Pascua y memoria: construcción de la resurrección en el cristianismo primitivo
Description
This study examines the resurrection of Jesus from a historical-critical perspective, focusing on the diversity of early Christian interpretations rather than on the verification of the event itself. The earliest sources, particularly the letters of Paul of Tarsus, present the resurrection in terms of appearances (ōphthē), suggesting revelatory experiences rather than empirical descriptions. The canonical Gospels reflect a progressive development: from the silence and ambiguity of Gospel of Mark to the apologetic concerns of Gospel of Matthew, and the emphasis on corporeality in Gospel of Luke and Gospel of John, where the risen body is both tangible and transformed. The ascension narratives, especially in Luke-Acts, function as a theological resolution to the problem of the risen body’s absence.

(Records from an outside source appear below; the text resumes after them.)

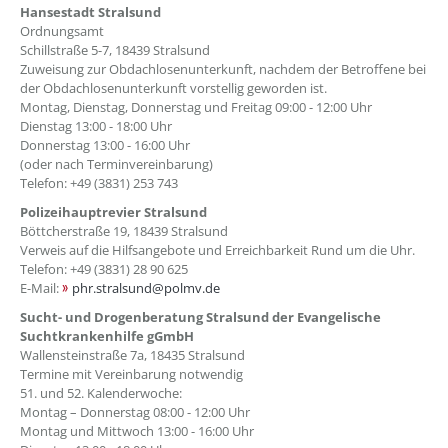
Hansestadt Stralsund
Ordnungsamt
Schillstraße 5-7, 18439 Stralsund
Zuweisung zur Obdachlosenunterkunft, nachdem der Betroffene bei
der Obdachlosenunterkunft vorstellig geworden ist.
Montag, Dienstag, Donnerstag und Freitag 09:00 - 12:00 Uhr
Dienstag 13:00 - 18:00 Uhr
Donnerstag 13:00 - 16:00 Uhr
(oder nach Terminvereinbarung)
Telefon: +49 (3831) 253 743
Polizeihauptrevier Stralsund
Böttcherstraße 19, 18439 Stralsund
Verweis auf die Hilfsangebote und Erreichbarkeit Rund um die Uhr.
Telefon: +49 (3831) 28 90 625
E-Mail:
phr.stralsund@polmv.de
Sucht- und Drogenberatung Stralsund der Evangelische
Suchtkrankenhilfe gGmbH
Wallensteinstraße 7a, 18435 Stralsund
Termine mit Vereinbarung notwendig
51. und 52. Kalenderwoche:
Montag – Donnerstag 08:00 - 12:00 Uhr
Montag und Mittwoch 13:00 - 16:00 Uhr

Beyond the canonical tradition, apocryphal texts such as the Gospel of Peter and various Gnostic writings offer alternative developments, ranging from symbolic dramatization to interiorized interpretations of resurrection as knowledge (gnosis). This plurality reveals that early Christianity did not hold a single, unified understanding of the resurrection, but rather a spectrum of theological constructions shaped by different contexts and concerns.
From a historical-critical standpoint, the resurrection emerges not as a directly verifiable event, but as an interpreted phenomenon at the intersection of experience, memory, and theology—one that played a decisive role in the formation of early Christian identity.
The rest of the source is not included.